(Available data)
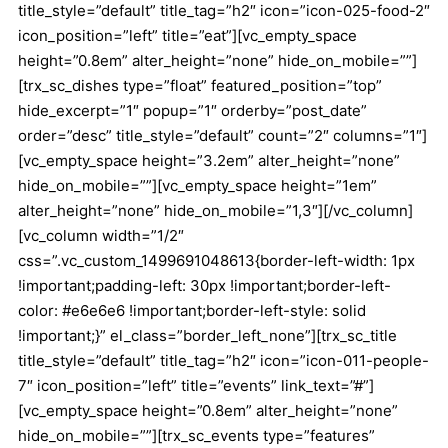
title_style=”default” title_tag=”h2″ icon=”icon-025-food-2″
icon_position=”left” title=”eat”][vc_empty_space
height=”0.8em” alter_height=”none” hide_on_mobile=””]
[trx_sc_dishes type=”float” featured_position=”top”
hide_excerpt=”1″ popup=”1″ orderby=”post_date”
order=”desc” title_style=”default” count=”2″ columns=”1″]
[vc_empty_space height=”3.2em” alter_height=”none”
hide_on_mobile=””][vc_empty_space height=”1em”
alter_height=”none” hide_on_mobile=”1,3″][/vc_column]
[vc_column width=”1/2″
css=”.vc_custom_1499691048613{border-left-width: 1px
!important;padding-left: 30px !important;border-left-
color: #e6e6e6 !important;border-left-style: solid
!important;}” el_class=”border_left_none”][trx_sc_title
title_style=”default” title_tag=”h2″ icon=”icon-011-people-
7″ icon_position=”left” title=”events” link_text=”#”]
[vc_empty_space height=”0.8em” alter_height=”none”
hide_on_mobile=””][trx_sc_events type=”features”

(What to produce)
Before handing back the copy, remove the pictures; otherwise print the data exactly.

(Expected answer)
title_style=”default” title_tag=”h2″ icon=”icon-025-food-2″
icon_position=”left” title=”eat”][vc_empty_space
height=”0.8em” alter_height=”none” hide_on_mobile=””]
[trx_sc_dishes type=”float” featured_position=”top”
hide_excerpt=”1″ popup=”1″ orderby=”post_date”
order=”desc” title_style=”default” count=”2″ columns=”1″]
[vc_empty_space height=”3.2em” alter_height=”none”
hide_on_mobile=””][vc_empty_space height=”1em”
alter_height=”none” hide_on_mobile=”1,3″][/vc_column]
[vc_column width=”1/2″
css=”.vc_custom_1499691048613{border-left-width: 1px
!important;padding-left: 30px !important;border-left-
color: #e6e6e6 !important;border-left-style: solid
!important;}” el_class=”border_left_none”][trx_sc_title
title_style=”default” title_tag=”h2″ icon=”icon-011-people-
7″ icon_position=”left” title=”events” link_text=”#”]
[vc_empty_space height=”0.8em” alter_height=”none”
hide_on_mobile=””][trx_sc_events type=”features”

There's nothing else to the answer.